Thursday, January 5, 2017

Apple Removes New York Times Apps From Chinese App Store

Katie Benner and Sui-Lee Wee (tweet, Hacker News, MacRumors):

Apple, complying with what it said was a request from Chinese authorities, removed news apps created by The New York Times from its app store in China late last month.

The move limits access to one of the few remaining channels for readers in mainland China to read The Times without resorting to special software. The government began blocking The Times’s websites in 2012, after a series of articles on the wealth amassed by the family of Wen Jiabao, who was then prime minister, but it had struggled in recent months to prevent readers from using the Chinese-language app.

[…]

Apple has previously removed other, less prominent media apps from its China store. It is unclear how the company evaluates requests from Beijing to take down apps and whether it ever resists them.

[…]

When the Chinese government began blocking the Times websites in 2012, it also prevented users with Times apps from downloading new content.

But readers in China can still gain access to The Times using software that circumvents the government’s firewall. And in July 2015, The Times released a new version of its Chinese-language app that adopted a different method for retrieving articles, one that the government appeared unable to stop.

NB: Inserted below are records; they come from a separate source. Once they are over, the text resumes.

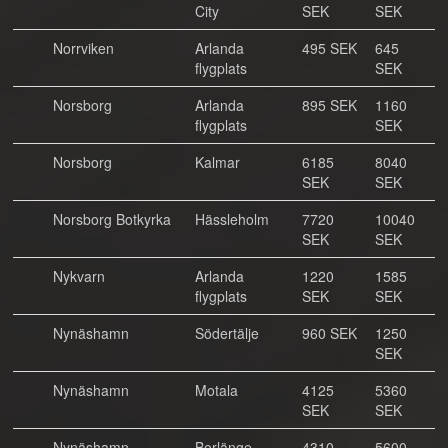
City
SEK
SEK
Norrviken
Arlanda
495 SEK
645
flygplats
SEK
Norsborg
Arlanda
895 SEK
1160
flygplats
SEK
Norsborg
Kalmar
6185
8040
SEK
SEK
Norsborg Botkyrka
Hässleholm
7720
10040
SEK
SEK
Nykvarn
Arlanda
1220
1585
flygplats
SEK
SEK
Nynäshamn
Södertälje
960 SEK
1250
SEK
Nynäshamn
Motala
4125
5360
SEK
SEK
Nynäshamn
Borlänge
4310
5600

So the app would still work if only people were able to get it. But Apple doesn’t allow iOS users to download and install apps directly; you have to go through the App Store.

Update (2017-01-06): John Gruber:

I don’t think Apple had any choice here, other than pulling out of China.

And given that The Times’s website has been blocked in China since 2012, the closed, proprietary App Store has given Chinese readers four years of access to The Times that they couldn’t get over the open web.

Update (2017-01-11): See also: The Talk Show.

Update (2017-01-22): Farhad Manjoo:

In the last few weeks, the Chinese government compelled Apple to remove New York Times apps from the Chinese version of the App Store. Then the Russian government had Apple and Google pull the app for LinkedIn, the professional social network, after the network declined to relocate its data on Russian citizens to servers in that country. Finally, last week, a Chinese regulator asked app stores operating in the country to register with the government, an apparent precursor to wider restrictions on app marketplaces.

[…]

But that’s not the end of this story. The banning of apps highlights a deeper flaw in our modern communications architecture: It’s the centralization of information, stupid.